Добавить в цитаты Настройки чтения

Страница 53 из 54



— Папа, а жираф с картины Африки забрел к мамонтам в Сибирь и теперь трясется там от холода. Пап, разве такое возможно? Он же не замерзнет? Как его загнать обратно в Африку?!

Тоби не знал, он удивился и срочно покинул библиотеку, чтобы посмотреть на сбежавшего жирафа. Картина с мамонтами висела в классе Трансфигурации, и вид трясущегося обледенелого жирафа вызывал смешанные чувства жалости и веселого изумления.
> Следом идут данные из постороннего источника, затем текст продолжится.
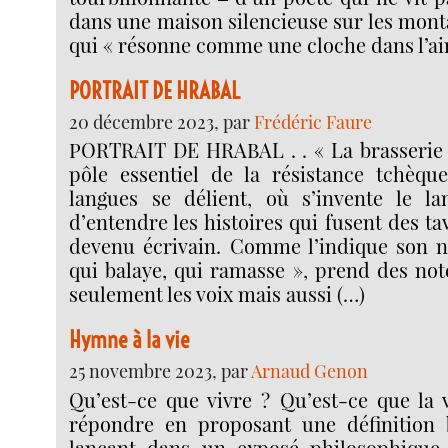
dans une maison silencieuse sur les mont
qui « résonne comme une cloche dans l’air
PORTRAIT DE HRABAL
20 décembre 2023, par
Frédéric Faure
PORTRAIT DE HRABAL . . « La brasserie 
pôle essentiel de la résistance tchèqu
langues se délient, où s’invente le la
d’entendre les histoires qui fusent des ta
devenu écrivain. Comme l’indique son no
qui balaye, qui ramasse », prend des not
seulement les voix mais aussi (…)
Hymne à la vie
25 novembre 2023, par
Arnaud Genon
Qu’est-ce que vivre ? Qu’est-ce que la 
répondre en proposant une définition b
lançant dans un exposé philosophique, 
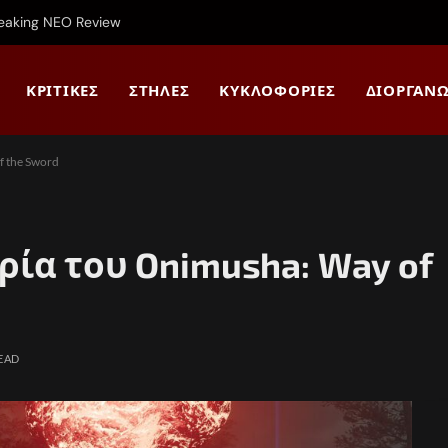
reaking NEO Review
ΚΡΙΤΙΚΈΣ
ΣΤΉΛΕΣ
ΚΥΚΛΟΦΟΡΊΕΣ
ΔΙΟΡΓΑΝΏ
 the Sword
ία του Onimusha: Way of
READ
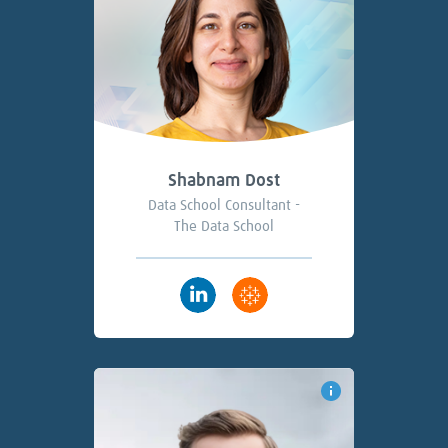
Shabnam Dost
Data School Consultant -
The Data School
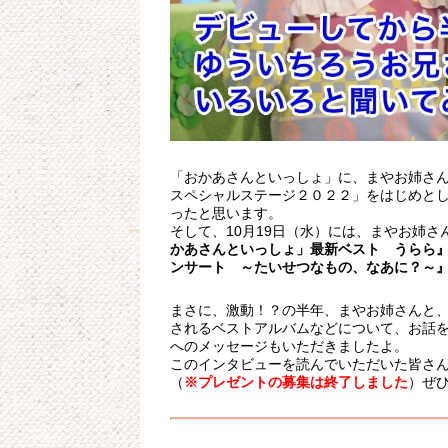
「おかあさんといっしょ」に、まやお姉さん
スペシャルステージ２０２２」をはじめと
ったと思います。
そして、10月19日（水）には、まやお姉
かあさんといっしょ」最新ベスト うらら
ンサート ～たいせつなもの、なあに？～
まさに、激動！？の半年、まやお姉さんと
されるベストアルバムなどについて、お話
へのメッセージもいただきましたよ。
このインタビューを読んでいただいた皆さ
（
※プレゼントの募集は終了しました
）ぜ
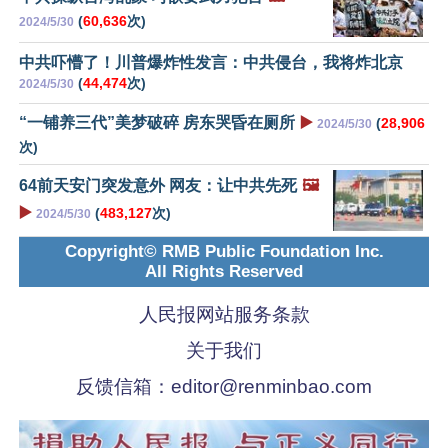
(
60,636
次)
2024/5/30
中共吓懵了！川普爆炸性发言：中共侵台，我将炸北京
(
44,474
次)
2024/5/30
“一铺养三代”美梦破碎 房东哭昏在厕所
▶️
(
28,906
2024/5/30
次)
64前天安门突发意外 网友：让中共先死
🖼️
▶️
(
483,127
次)
2024/5/30
Copyright© RMB Public Foundation Inc.
All Rights Reserved
人民报网站服务条款
关于我们
反馈信箱：
editor@renminbao.com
Жираф, дрожа с ног до головы, сиротливо жался к пушистому слону, тот сочувственно вздыхал, обнимал тонконогого гостя хоботом, дышал на него, честно пытаясь согреть, и не мог… Потому что Сибирь была написана с толком, со всеми нюансами, вьюгами-метелями, снегами-торосами, ползучими березками, ягелем, над которым трудился северный олень, тщательно выкапывая его из снега. Он обкапывал куртинку широким копытом, потом поднимал заиндевелую морду, глядел ехидно на приблудного жирафа, фыркал в его сторону и снова нырял в сугроб. Жираф уже покрылся инеем, и его реально стало жаль. Тоби точно пожалел и обратился к Минерве с вопросом, как выпроводить с картины нарисованное животное. МакГонагалл, поначалу отнесшаяся к проблеме жирафа равнодушно, после обращения Тоби прониклась сочувствием, и в классе разгорелась жаркая дискуссия на тему спасения заблудшего зверя.

После долгих, страшно увлекательных дебатов, находится решение: позвать на помощь троллей с гобелена на седьмом этаже. Вид клыкастых рычащих зеленошкурых тварей в пышных балетных пачках, идущих на пуантах приплясывающим шагом, настолько впечатляющ, что нервы жирафа не выдерживают, и он летящей иноходью покидает сибирскую тайгу, косматых заснеженных мамонтов и копающего ягель оленя.

На своей африканской картине он, впрочем, долго ещё обозревал горизонты, явно страшась узреть танцующих троллей в кошмарных розовых пачках…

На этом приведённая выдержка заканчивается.